* [Page-level text extractions]
------------------------------

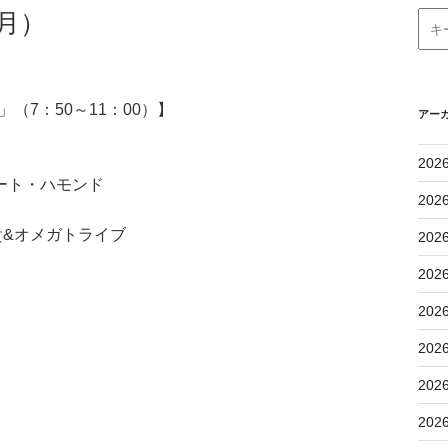
月）
（7：50～11：00）】
アー
202
ート・ハモンド
202
貴&オメガトライブ
202
202
202
202
202
202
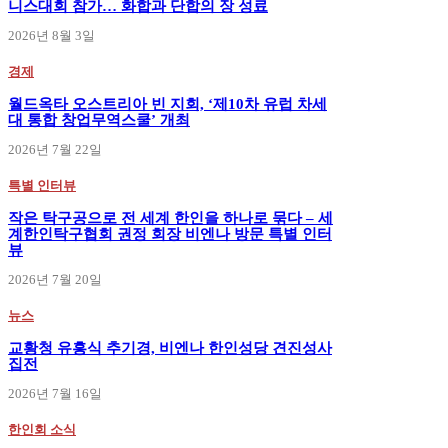
니스대회 참가… 화합과 단합의 장 성료
2026년 8월 3일
경제
월드옥타 오스트리아 빈 지회, ‘제10차 유럽 차세
대 통합 창업무역스쿨’ 개최
2026년 7월 22일
특별 인터뷰
작은 탁구공으로 전 세계 한인을 하나로 묶다 – 세
계한인탁구협회 권정 회장 비엔나 방문 특별 인터
뷰
2026년 7월 20일
뉴스
교황청 유흥식 추기경, 비엔나 한인성당 견진성사
집전
2026년 7월 16일
한인회 소식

------------------------------

* [Exercise requirements]
Repeat exactly, and only, the lines of the records above, starting with the line that contains "작은 탁구공으로 전 세계 한인을 하나로 묶다 – 세" and ending with the final line, both included.

* [Your response]
작은 탁구공으로 전 세계 한인을 하나로 묶다 – 세
계한인탁구협회 권정 회장 비엔나 방문 특별 인터
뷰
2026년 7월 20일
뉴스
교황청 유흥식 추기경, 비엔나 한인성당 견진성사
집전
2026년 7월 16일
한인회 소식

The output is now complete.